In der Nacht vom 01. auf den 02. Juli 1973 ereignete sich im Oberasbacher Gemeindeteil Kreutles ein tragisches Verbrechen. Die damals 12-jährige Marion Baier wurde Opfer eines bis heute unbekannten Täters. Aufgrund neuerlicher Untersuchungen von Beweismitteln verfolgt die Kriminalpolizei Fürth nun einen neuen Ermittlungsansatz in diesem über 52 Jahre alten Cold Case.
Entdeckung der Leiche und erste Ermittlungsergebnisse
Am 02. Juli 1973 fand ein Arbeiter die Leiche von Marion Baier auf einer Fläche des Neubaugebiets an der Hainbergstraße in Oberasbach.

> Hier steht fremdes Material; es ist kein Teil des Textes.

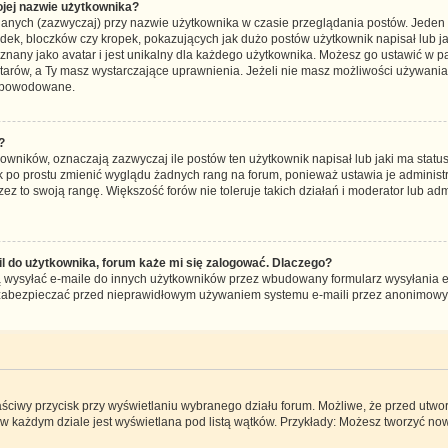
jej nazwie użytkownika?
lanych (zazwyczaj) przy nazwie użytkownika w czasie przeglądania postów. Jeden z
ek, bloczków czy kropek, pokazujących jak dużo postów użytkownik napisał lub jak
 znany jako avatar i jest unikalny dla każdego użytkownika. Możesz go ustawić w 
atarów, a Ty masz wystarczające uprawnienia. Jeżeli nie masz możliwości używania 
t spowodowane.
?
wników, oznaczają zazwyczaj ile postów ten użytkownik napisał lub jaki ma status
k po prostu zmienić wyglądu żadnych rang na forum, ponieważ ustawia je administra
zez to swoją rangę. Większość forów nie toleruje takich działań i moderator lub admi
 do użytkownika, forum każe mi się zalogować. Dlaczego?
wysyłać e-maile do innych użytkowników przez wbudowany formularz wysyłania e-mai
to zabezpieczać przed nieprawidłowym używaniem systemu e-maili przez anonimow
aściwy przycisk przy wyświetlaniu wybranego działu forum. Możliwe, że przed utw
 w każdym dziale jest wyświetlana pod listą wątków. Przykłady: Możesz tworzyć n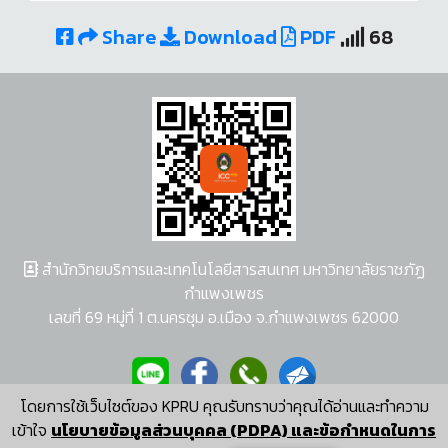
Share
Download
PDF
68
สำนักวิทยบริการและเทคโนโลยีสารสนเทศ มหาวิทยาลัยราชภัฏ
กำแพงเพชร
เลขที่ 69 หมู่ที่ 1 ต.นครชุม อ.เมือง จ.กำแพงเพชร 62000
โดยการใช้เว็บไซต์ของ KPRU คุณรับทราบว่าคุณได้อ่านและทำความ
ผู้พัฒนาระบบ อนุชา พวงผกา
เข้าใจ
นโยบายข้อมูลส่วนบุคคล (PDPA) และข้อกำหนดในการ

Das Mädchen war erschlagen worden, und der teilweise entkleidete Zustand des Leichnams deutete darauf hin, dass sie einem Sexualstraftäter zum Opfer fiel. Durch intensive Ermittlungen konnte rekonstruiert werden, dass Marion Baier am 01. Juli 1973 das Fischerfest im benachbarten Zirndorf besucht hatte, wo sie zuletzt um 20:00 Uhr von einer Schulfreundin gesehen wurde.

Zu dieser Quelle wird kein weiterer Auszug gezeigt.